Nick Mohammed, Jason Sudeikis and Brendan Hunt on the sidelines of Ted Lasso. Image courtesy Apple TV+

Can Ted Lasso season two possibly top season one, or does it have a case of “the yips” (don’t say it out loud.)

The charming Apple TV+ comedy that garnered an Emmy nomination for best comedy series (along with eight acting nominations) dropped the first episode of its sophomore season Friday, and just as the story picks up where the season finale ended, so do those warm fuzzy feelings you get from watching.

In season one, American football coach Ted Lasso (Jason Sudeikis) gets hired by owner Rebecca Welton (Hannah Waddington) to tank the Richmond (U.K.) football club, just so she can stick it to her ex-husband. Lasso knows nothing about coaching soccer, and initially it seems that she’s going to get her wish. But Ted is an extraordinary person, and his earnest and relentlessly positive demeanor rubs off on everyone, from Rebecca to the players, fans and staff. Even cynical journalists are feeling the Lasso love.

In the first season, Richmond’s fortunes rise high and it looks like the club will win just enough matches to stave off relegation (basically the whole club gets demoted to a lesser league), but of course, that would have been too easy, and not at all Emmy-worthy.

So season two is all about rebuilding, about dealing with change, and finding the strength to keep going after a devastating loss. And it’s about avoiding “the yips” – that superstitious but all too real feeling that you are doomed to fail and there is nothing else you can do about it.

Rebecca’s yips are about dating. She’s finally shaken off the romantic curse put on her by her loathsome ex and thinks she’s found a great match, but is she selling herself short? Aging football legend Roy Kent (Brett Goldstein) reluctantly retired at the end of the first season, and tells himself that coaching his niece’s under-nine team, living with Keeley (Juno Temple) and dishing on reality television with his gal pals is enough. But is he in denial? And Ted himself can’t seem to push the team to a win, notching several tie games in succession. What’s holding him back?

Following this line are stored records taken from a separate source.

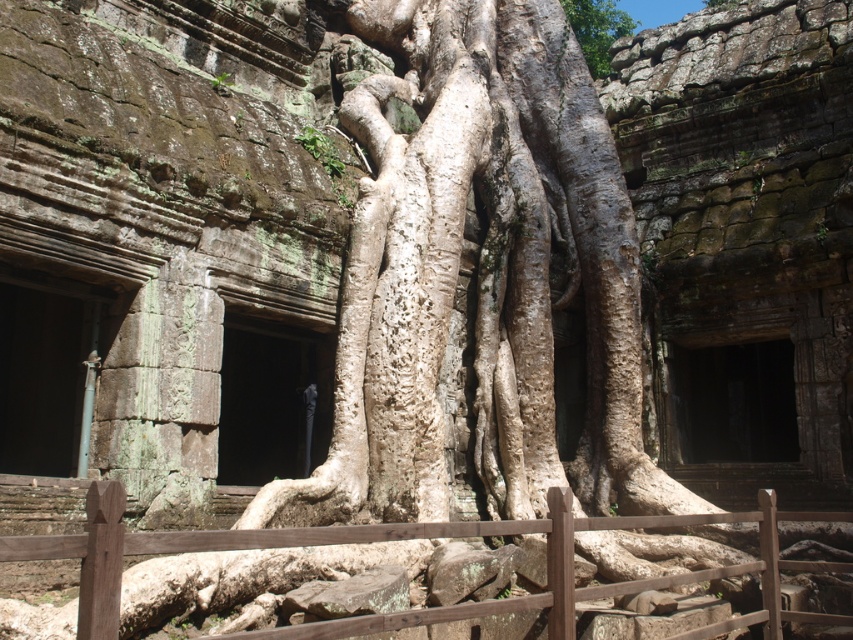 Question: Is brown wooden fence at center bigger than white bark tree at upper center?

Choices:
 (A) yes
 (B) no

Answer: (B)

Question: Which of the following is the farthest from the observer?

Choices:
 (A) white bark tree at upper center
 (B) brown wooden fence at center

Answer: (A)

Question: Can you confirm if brown wooden fence at center is wider than white bark tree at upper center?

Choices:
 (A) yes
 (B) no

Answer: (A)

Question: Does brown wooden fence at center have a larger size compared to white bark tree at upper center?

Choices:
 (A) yes
 (B) no

Answer: (B) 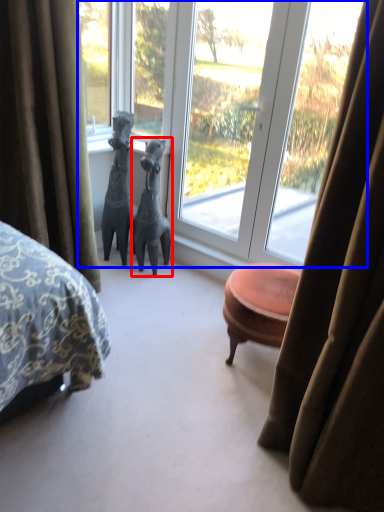 Question: Which object is closer to the camera taking this photo, animal (highlighted by a red box) or window (highlighted by a blue box)?

Choices:
 (A) animal
 (B) window

Answer: (B) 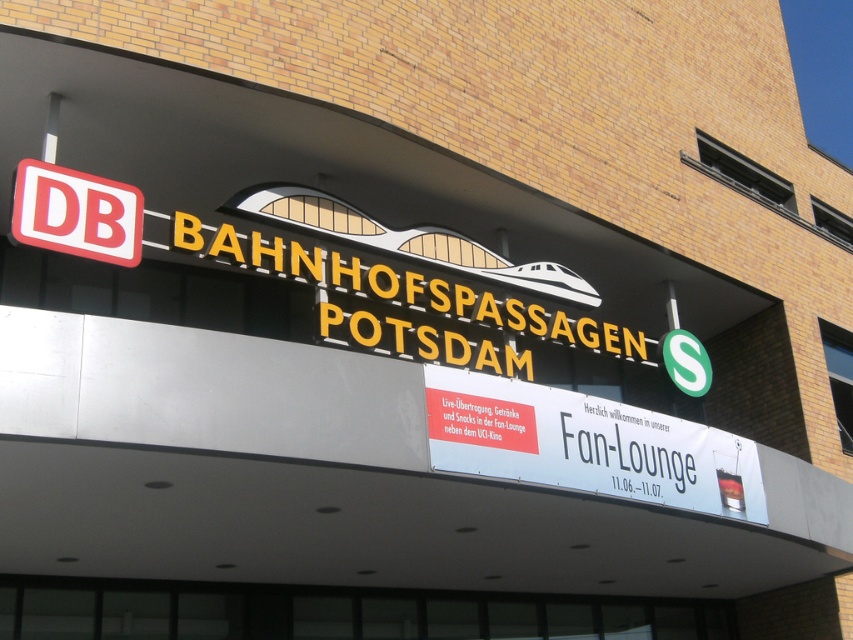 Between white paper banner at center and red plastic db sign at upper left, which one appears on the left side from the viewer's perspective?

red plastic db sign at upper left

Between white paper banner at center and red plastic db sign at upper left, which one has more height?

With more height is white paper banner at center.

Locate an element on the screen. white paper banner at center is located at coordinates (587, 444). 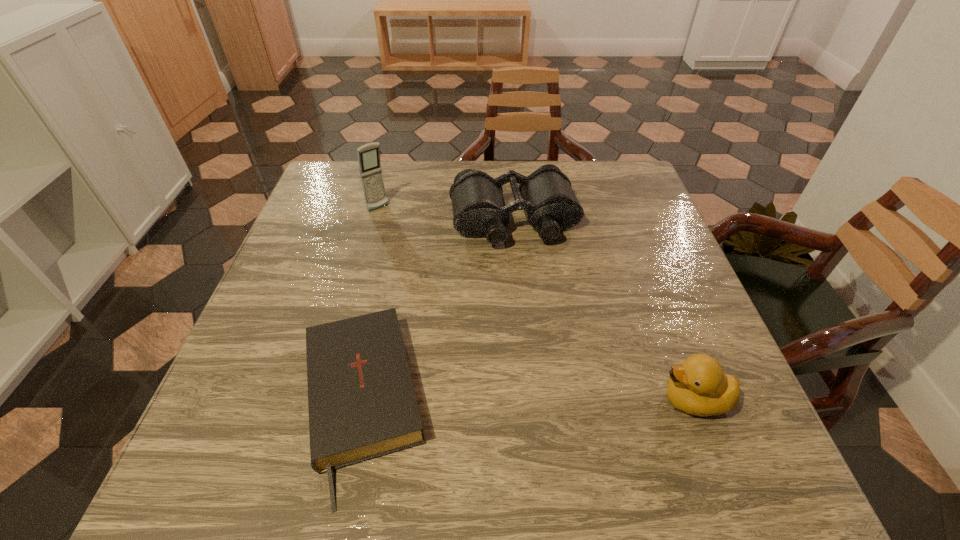 The height and width of the screenshot is (540, 960). I want to click on the shortest object, so click(x=362, y=405).

Find the location of `duckling`. duckling is located at coordinates [x=698, y=386].

Find the location of a particular element. The image size is (960, 540). cellular telephone is located at coordinates (370, 168).

You are a GUI agent. You are given a task and a screenshot of the screen. Output one action in this format:
    pyautogui.click(x=<x>, y=<y>)
    Task: Click on the binoculars
    
    Given the screenshot: What is the action you would take?
    pyautogui.click(x=479, y=210)

The height and width of the screenshot is (540, 960). I want to click on free space located on the left of the Bible, so click(235, 404).

The width and height of the screenshot is (960, 540). What are the coordinates of `blank space located facing forward on the duckling` in the screenshot? It's located at (468, 400).

The height and width of the screenshot is (540, 960). Find the location of `vacant area situated 0.360m facing forward on the duckling`. vacant area situated 0.360m facing forward on the duckling is located at coordinates (457, 400).

At what (x,y) coordinates should I click in order to perform the action: click on vacant area situated facing forward on the duckling. Please return your answer as a coordinate pair (x, y). This screenshot has width=960, height=540. Looking at the image, I should click on (473, 400).

This screenshot has width=960, height=540. In order to click on vacant space situated on the front-facing side of the cellular telephone in this screenshot , I will do `click(402, 234)`.

The width and height of the screenshot is (960, 540). I want to click on free region located 0.390m on the front-facing side of the cellular telephone, so click(461, 302). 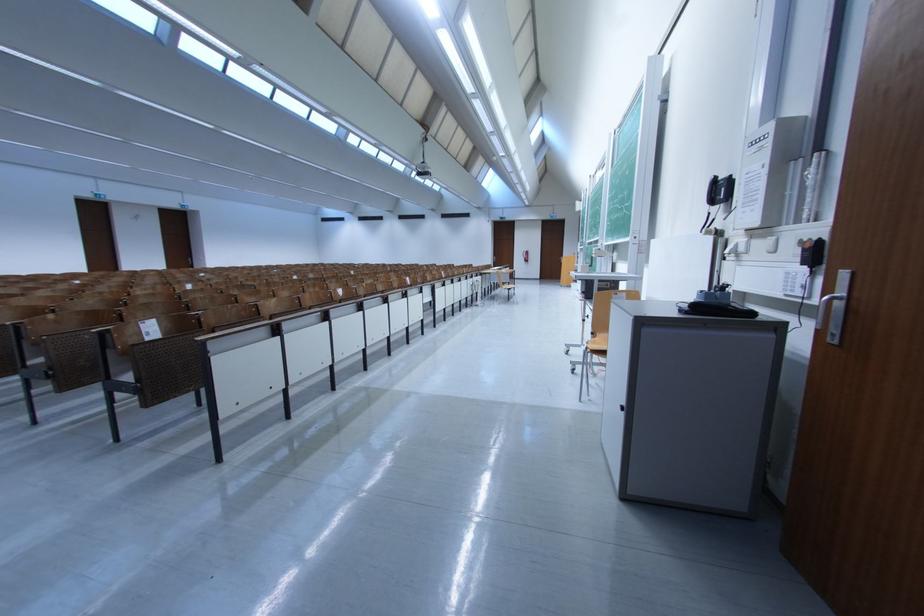 Image resolution: width=924 pixels, height=616 pixels. Find the location of `metal door handle`. metal door handle is located at coordinates (824, 307). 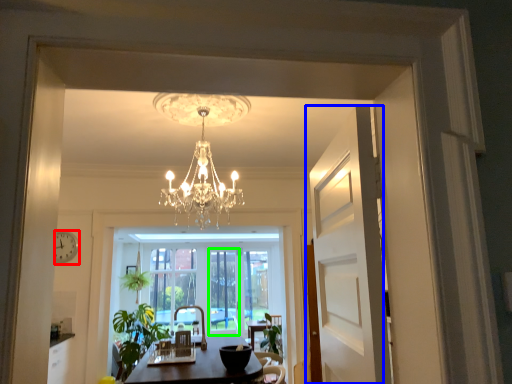 Question: Which object is positioned closest to clock (highlighted by a red box)? Select from door (highlighted by a blue box) and window screen (highlighted by a green box).

Choices:
 (A) door
 (B) window screen

Answer: (B) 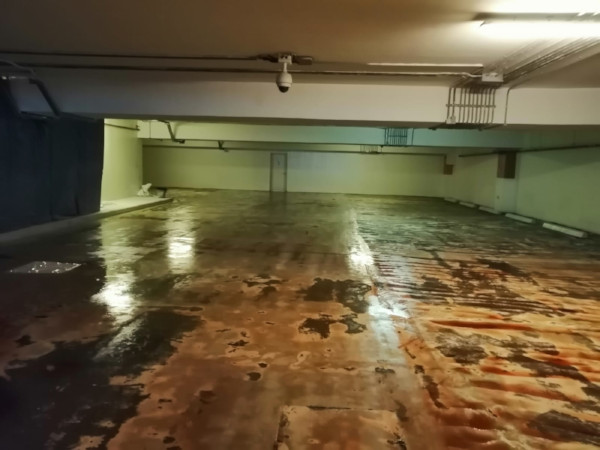 Find the location of a particular element. white wall with light green glow on it is located at coordinates (568, 178). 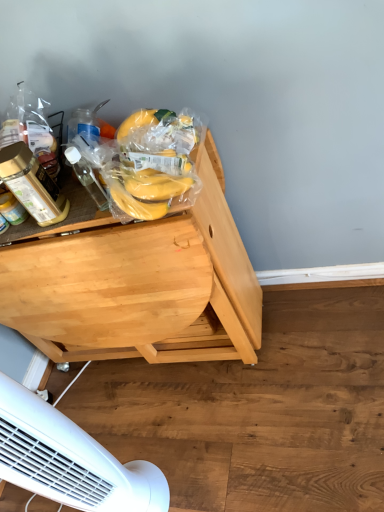 Question: Are yellow matte bananas at upper left, placed as the 2th food when sorted from bottom to top, and light wood desk at center far apart?

Choices:
 (A) no
 (B) yes

Answer: (A)

Question: Is yellow matte bananas at upper left, placed as the 2th food when sorted from bottom to top, facing towards light wood desk at center?

Choices:
 (A) no
 (B) yes

Answer: (A)

Question: Does yellow matte bananas at upper left, placed as the 2th food when sorted from bottom to top, have a larger size compared to light wood desk at center?

Choices:
 (A) no
 (B) yes

Answer: (A)

Question: Is yellow matte bananas at upper left, placed as the 2th food when sorted from bottom to top, not within light wood desk at center?

Choices:
 (A) yes
 (B) no

Answer: (A)

Question: Is yellow matte bananas at upper left, placed as the 2th food when sorted from bottom to top, thinner than light wood desk at center?

Choices:
 (A) yes
 (B) no

Answer: (A)

Question: From a real-world perspective, is yellow matte bananas at upper left, placed as the 2th food when sorted from bottom to top, below light wood desk at center?

Choices:
 (A) yes
 (B) no

Answer: (B)

Question: From the image's perspective, does yellow matte bananas at upper left, which is the 1th food from top to bottom, appear lower than transparent plastic bottle at left, which is counted as the 1th bottle, starting from the right?

Choices:
 (A) no
 (B) yes

Answer: (A)

Question: Can you confirm if yellow matte bananas at upper left, which is the 1th food from top to bottom, is thinner than transparent plastic bottle at left, which is counted as the second bottle, starting from the left?

Choices:
 (A) no
 (B) yes

Answer: (A)

Question: Can you confirm if yellow matte bananas at upper left, which is the 1th food from top to bottom, is taller than transparent plastic bottle at left, which is counted as the second bottle, starting from the left?

Choices:
 (A) no
 (B) yes

Answer: (A)

Question: Is yellow matte bananas at upper left, placed as the 2th food when sorted from bottom to top, wider than transparent plastic bottle at left, which is counted as the second bottle, starting from the left?

Choices:
 (A) no
 (B) yes

Answer: (B)

Question: Is yellow matte bananas at upper left, which is the 1th food from top to bottom, bigger than transparent plastic bottle at left, which is counted as the 1th bottle, starting from the right?

Choices:
 (A) yes
 (B) no

Answer: (A)

Question: Could you tell me if yellow matte bananas at upper left, which is the 1th food from top to bottom, is facing transparent plastic bottle at left, which is counted as the second bottle, starting from the left?

Choices:
 (A) no
 (B) yes

Answer: (B)

Question: Does translucent plastic bottle at left, which appears as the 1th bottle when viewed from the left, come behind yellow matte bananas at center, which is counted as the 1th food, starting from the bottom?

Choices:
 (A) no
 (B) yes

Answer: (B) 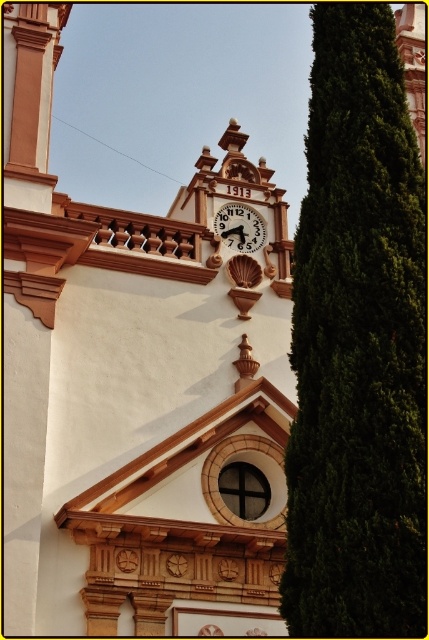 Is point (338, 356) farther from viewer compared to point (244, 214)?

No.

Does green leafy tree at right have a smaller size compared to wooden clock at center?

No, green leafy tree at right is not smaller than wooden clock at center.

You are a GUI agent. You are given a task and a screenshot of the screen. Output one action in this format:
    pyautogui.click(x=<x>, y=<y>)
    Task: Click on the green leafy tree at right
    The height and width of the screenshot is (640, 429).
    Given the screenshot: What is the action you would take?
    pyautogui.click(x=357, y=344)

Image resolution: width=429 pixels, height=640 pixels. What are the coordinates of `green leafy tree at right` in the screenshot? It's located at (357, 344).

Consider the image. Can you confirm if white stone clock at upper center is positioned to the right of green leafy tree at right?

Incorrect, white stone clock at upper center is not on the right side of green leafy tree at right.

Is point (48, 429) farther from viewer compared to point (359, 468)?

Yes.

The height and width of the screenshot is (640, 429). In order to click on white stone clock at upper center in this screenshot , I will do `click(138, 387)`.

Can you confirm if white stone clock at upper center is positioned below wooden clock at center?

Correct, white stone clock at upper center is located below wooden clock at center.

Between point (27, 541) and point (256, 216), which one is positioned behind?

The point (256, 216) is more distant.

Is point (79, 339) positioned before point (239, 225)?

Yes, point (79, 339) is in front of point (239, 225).

The width and height of the screenshot is (429, 640). I want to click on white stone clock at upper center, so click(138, 387). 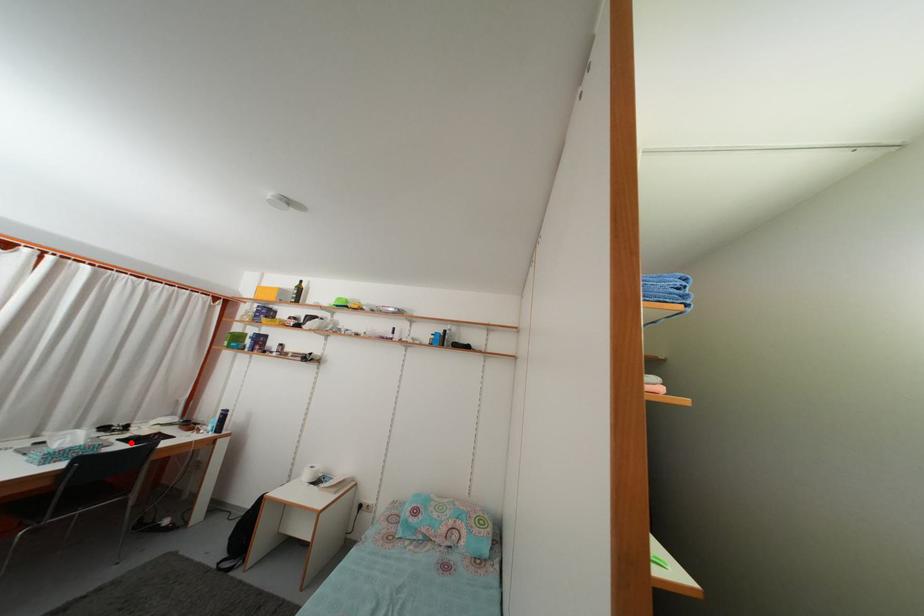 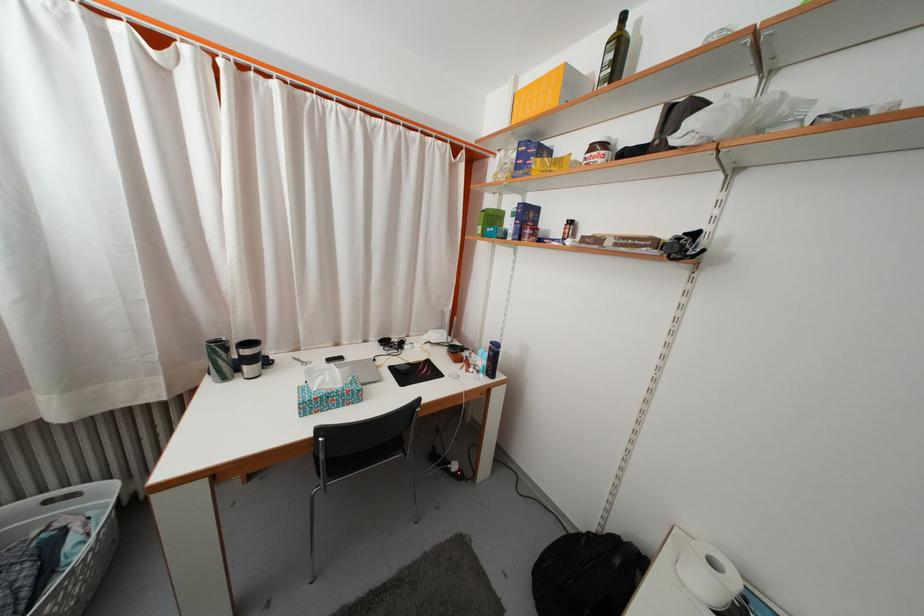 In the second image, find the point that corresponds to the highlighted location in the first image.

(402, 369) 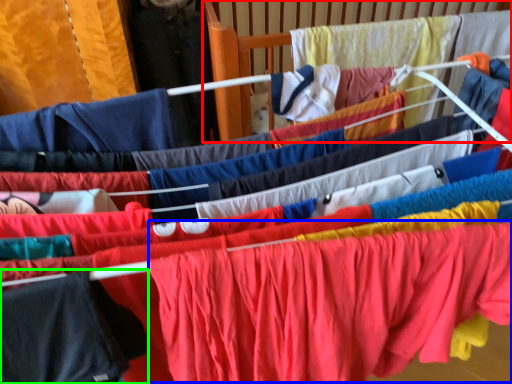 Question: Which object is the closest to the infant bed (highlighted by a red box)? Choose among these: clothing (highlighted by a blue box) or clothing (highlighted by a green box).

Choices:
 (A) clothing
 (B) clothing

Answer: (A) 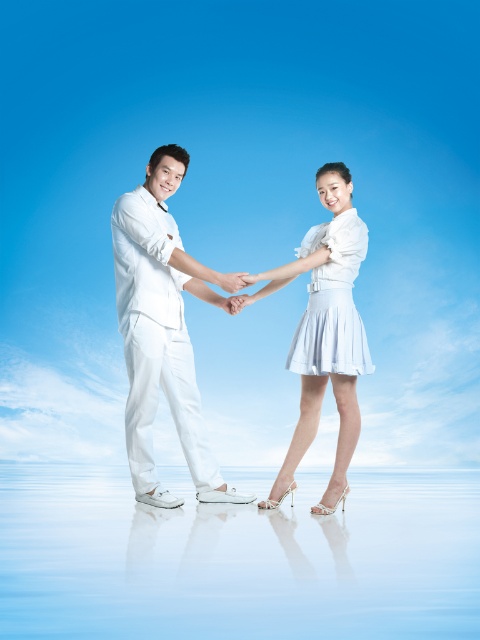 Question: Estimate the real-world distances between objects in this image. Which object is farther from the white glossy water at center?

Choices:
 (A) white satin dress at center
 (B) white matte suit at center
 (C) white satin skirt at center

Answer: (A)

Question: Observing the image, what is the correct spatial positioning of white matte suit at center in reference to white satin dress at center?

Choices:
 (A) right
 (B) left

Answer: (B)

Question: Estimate the real-world distances between objects in this image. Which object is closer to the white glossy water at center?

Choices:
 (A) white matte suit at center
 (B) white satin dress at center

Answer: (A)

Question: Considering the real-world distances, which object is farthest from the white satin dress at center?

Choices:
 (A) white glossy water at center
 (B) white satin skirt at center

Answer: (A)

Question: Can you confirm if white matte suit at center is positioned above white satin dress at center?

Choices:
 (A) yes
 (B) no

Answer: (B)

Question: Does white satin skirt at center appear on the right side of white satin dress at center?

Choices:
 (A) yes
 (B) no

Answer: (B) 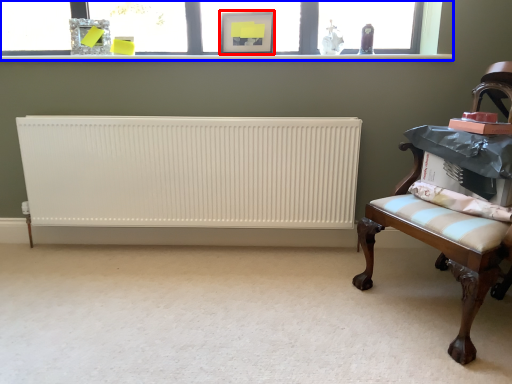 Question: Which object appears closest to the camera in this image, picture frame (highlighted by a red box) or window (highlighted by a blue box)?

Choices:
 (A) picture frame
 (B) window

Answer: (A) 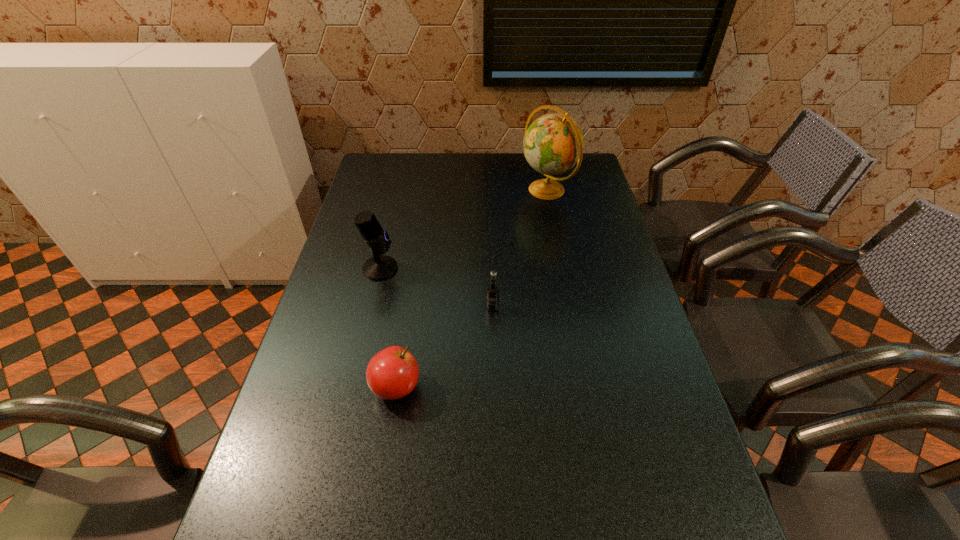 Find the location of a particular element. Image resolution: width=960 pixels, height=540 pixels. free spot located on the label of the root beer is located at coordinates (495, 406).

At what (x,y) coordinates should I click in order to perform the action: click on free space located 0.300m on the right of the shortest object. Please return your answer as a coordinate pair (x, y). This screenshot has height=540, width=960. Looking at the image, I should click on (545, 387).

The width and height of the screenshot is (960, 540). Find the location of `object that is at the far edge`. object that is at the far edge is located at coordinates (553, 144).

The height and width of the screenshot is (540, 960). In order to click on object located at the left edge in this screenshot , I will do `click(380, 267)`.

The width and height of the screenshot is (960, 540). Find the location of `object that is positioned at the right edge`. object that is positioned at the right edge is located at coordinates (553, 144).

Locate an element on the screen. The height and width of the screenshot is (540, 960). object present at the far right corner is located at coordinates pos(553,144).

At what (x,y) coordinates should I click in order to perform the action: click on free space at the left edge of the desktop. Please return your answer as a coordinate pair (x, y). Looking at the image, I should click on (316, 329).

This screenshot has width=960, height=540. In the image, there is a desktop. Find the location of `vacant space at the right edge`. vacant space at the right edge is located at coordinates (582, 271).

This screenshot has width=960, height=540. Find the location of `free spot at the far left corner of the desktop`. free spot at the far left corner of the desktop is located at coordinates (377, 183).

In the image, there is a desktop. Where is `vacant area at the far right corner`? This screenshot has width=960, height=540. vacant area at the far right corner is located at coordinates (584, 179). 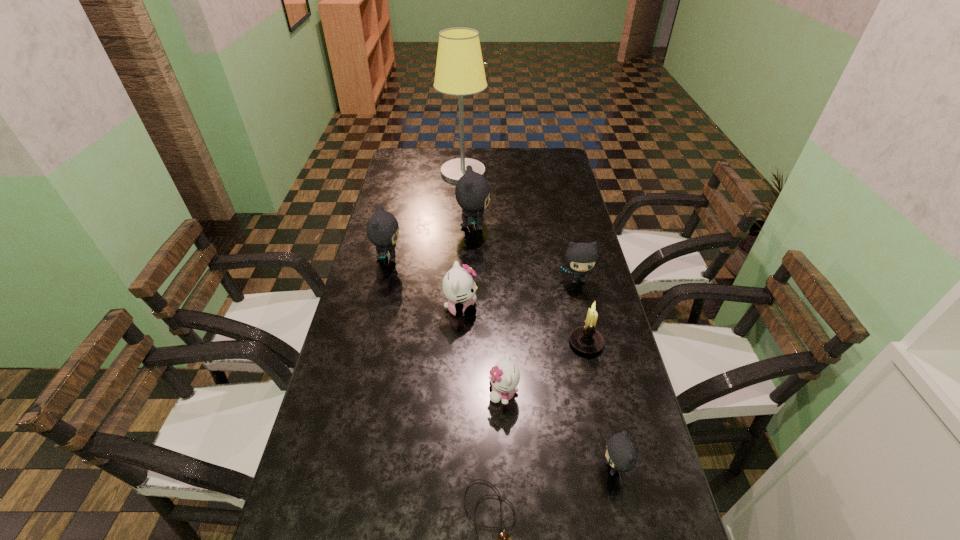 At what (x,y) coordinates should I click in order to perform the action: click on free space at the far edge of the desktop. Please return your answer as a coordinate pair (x, y). Looking at the image, I should click on (438, 169).

In the image, there is a desktop. Identify the location of vacant space at the left edge. The height and width of the screenshot is (540, 960). (324, 513).

Find the location of a particular element. This screenshot has width=960, height=540. vacant position at the right edge of the desktop is located at coordinates (605, 415).

Where is `free space at the far left corner of the desktop`? The width and height of the screenshot is (960, 540). free space at the far left corner of the desktop is located at coordinates (411, 166).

Then there’s ace kicker Dani Rojas (Cristo Fernandez), who gets a major case of the yips when he accidentally kills the team mascot with a penalty shot. (It’s funnier than it sounds.) His remorse and fear is so bad, the team calls in sports psychologist Dr Sharon Fieldstone, played by Sarah Niles.

Fieldstone unnerves Ted because although she doesn’t have the easy-going jokiness that Ted shares with the team, she has something he lacks: the ability to connect. Fieldstone literally speaks the players’ language (in this case Spanish and French), meaning she communicates with members of his team in a way he never can. But it’s more than that; after Dani is ‘cured’ in one session, Ted wants to know Fieldstone’s secrets because he sees the limitations of his own abilities. Not every problem can be solved with homespun wisdom and can-do attitude.

Adding this new dimension to the story, this chink in Ted’s invincible spirit, is going to propel the story somewhere interesting. And as we see Ted’s (and everyone else’s) vulnerabilities, we won’t be losing the parts of the show we love so much. The characters are as lovable as they were when we saw them last. The show has lost none of its humor or its heart.

Ted Lasso the coach may not yet be able to score a victory, but Ted Lasso is still a winner.